Menorca como triste y desierto paraje de una guerra civil que acaba de concluir; un rincón repleto de miseria y podredumbre, imagen que choca con su inseparable luminiscencia meditarránea y el enfoque marítimo inexorable en su recuerdo. Bajo este estigma de ubicación el director catalán March Recha propone un telón de fondo natural y esencial para presentar la historia de dos niños, vástagos de una madre emigrada a Argelia y que vivirán en la isla bajo los cuidados de su tío; eso no les librará de que su naturalidad les lleve a dejarse embaucar, bajo silencio y fusiones, por los parajes y secretos que esconde una localización que a pesar de su vistosidad radiante esconde ásperos secretos e historias que quedarían sepultadas por los perennes rayos que azotan la región. Esto se personificará en un solitario personaje, de tinte cuasi espiritual, interpretado por Sergi López, que tratará de promulgar a los infantes el oscuro calado que parece esconder los más recónditos rincones de este pequeño gran islote que los jóvenes recorren bajo inocente mirada.
Marc Recha tira de la poesía fílmica para narrar La vida lliure, relato del extraño poso que dejan tras de sí las desgracias (aquí no solo circunscrito a la propia guerra, sino a la tragedia de los propios niños, huérfanos de padre y con una madre huída sin otra oportunidad), construyendo una narrativa predispuesta a ensalzar la imagen, los sentidos ambiguos que dejan tras de sí las líneas de diálogo de los personajes y haciendo una cuasi alegoría de una existencia turbia ensalzada de manera irónica con un paisaje que parece irradiar luz y claridad existencial. Una historia que no se construirá con una simple concatenación de escenas, si no con el sentido con el que Recha aboga por detectar e implementar los estigmas más bucólicos de lo que está contando (y haciendo, en un alegato final, ciertas conexiones con el universo real de la época); por ello, esta Menorca se degustará, aún incidiéndose en el paradisíaco porte del lugar, en un enclave cuasi fantasmal, de etéreo ostracismo, en el que unos personajes arraigados a la desgracia y que en la forma tan temperamental como idílica con la que rezuman sus miradas y frases, intentarán rescatar esos tesoros que abran una puerta a una vida mejor; en este caso, los niños, ansiosos por volver con su madre, tesón que chocará con un hombre sumido en la decadencia como es Rom, ese lugareño tosco y crepuscular que se deja llevar por el ocaso existencial de los acontecimientos.
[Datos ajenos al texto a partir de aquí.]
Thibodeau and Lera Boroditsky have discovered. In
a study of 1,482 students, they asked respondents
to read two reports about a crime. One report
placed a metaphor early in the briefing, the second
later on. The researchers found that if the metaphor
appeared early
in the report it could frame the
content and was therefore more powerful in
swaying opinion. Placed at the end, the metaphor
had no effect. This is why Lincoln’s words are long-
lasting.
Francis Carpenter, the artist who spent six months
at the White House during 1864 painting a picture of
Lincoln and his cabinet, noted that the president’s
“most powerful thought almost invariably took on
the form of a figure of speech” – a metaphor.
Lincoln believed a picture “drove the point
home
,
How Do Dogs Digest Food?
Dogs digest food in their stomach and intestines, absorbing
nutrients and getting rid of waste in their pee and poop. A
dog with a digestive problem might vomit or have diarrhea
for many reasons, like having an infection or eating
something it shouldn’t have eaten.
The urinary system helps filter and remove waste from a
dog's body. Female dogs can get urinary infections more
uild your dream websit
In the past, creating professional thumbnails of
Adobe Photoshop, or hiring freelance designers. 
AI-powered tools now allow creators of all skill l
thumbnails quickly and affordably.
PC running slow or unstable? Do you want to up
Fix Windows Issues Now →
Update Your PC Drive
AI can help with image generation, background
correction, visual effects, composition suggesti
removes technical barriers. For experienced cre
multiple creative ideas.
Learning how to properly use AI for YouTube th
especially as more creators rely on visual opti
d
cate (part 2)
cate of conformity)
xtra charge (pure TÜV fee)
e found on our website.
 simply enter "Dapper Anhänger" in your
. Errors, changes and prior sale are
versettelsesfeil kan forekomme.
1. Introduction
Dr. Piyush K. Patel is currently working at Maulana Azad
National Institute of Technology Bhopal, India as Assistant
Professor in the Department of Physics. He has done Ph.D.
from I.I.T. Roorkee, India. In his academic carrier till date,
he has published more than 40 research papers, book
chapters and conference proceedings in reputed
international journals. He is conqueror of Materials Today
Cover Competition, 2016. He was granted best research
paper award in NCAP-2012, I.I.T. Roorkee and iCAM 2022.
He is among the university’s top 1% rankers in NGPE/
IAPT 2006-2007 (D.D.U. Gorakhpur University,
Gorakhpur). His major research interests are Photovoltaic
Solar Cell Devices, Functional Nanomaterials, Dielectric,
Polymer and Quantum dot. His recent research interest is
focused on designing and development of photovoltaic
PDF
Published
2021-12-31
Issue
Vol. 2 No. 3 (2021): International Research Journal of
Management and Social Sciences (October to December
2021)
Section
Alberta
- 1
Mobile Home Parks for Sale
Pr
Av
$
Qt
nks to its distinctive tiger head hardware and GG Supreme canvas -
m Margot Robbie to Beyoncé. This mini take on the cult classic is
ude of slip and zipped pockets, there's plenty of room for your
Cabría mencionar, en lo estrictamente cinematográfico, el acertado tono con el que se presentan las actuaciones de la pareja de infantes, sofocados por el habitual y tosco temperamento interpretativo de Sergi López, como este alma en pena que representa el lado más afligido de la isla; no conviene olvidarse de la extraordinaria dirección fotográfica y el acompañamiento musical, recluidos aquí en un empeño por enfatizar el tono de la obra y no por la promulgación de un innecesario virtuosismo. Pero, ante todo, La vida lliure se establece como un film que parece evocar un dramatismo sensorial en un género que en su esencia incurrirá como es el cine de aventuras, cogiendo al menos varios de sus ítems más característicos; a destacar, la visión casi filosófica de su puesta en marcha y desarrollo, así como la confección de un (sombrío) universo propio, intencionadamente idílico, en el que desarrollar una extraña paradoja sobre las inexorables sensaciones ante la desgracia y un fatalismo que el espectador ha de detectar dejándose llevar por la unión entre su carácter clasicista y literario, envuelto de la claridad visual de esa Menorca tan brillante en estética pero decrépita en su interior. Una antítesis en las que Recha construye esta epopeya de la búsqueda de la libertad, que encontrará en la pesadumbre intrínseca de toda guerra el principal adversario para esta dupla de protagonistas que representan la última esperanza del talante autodestructivo de toda guerra.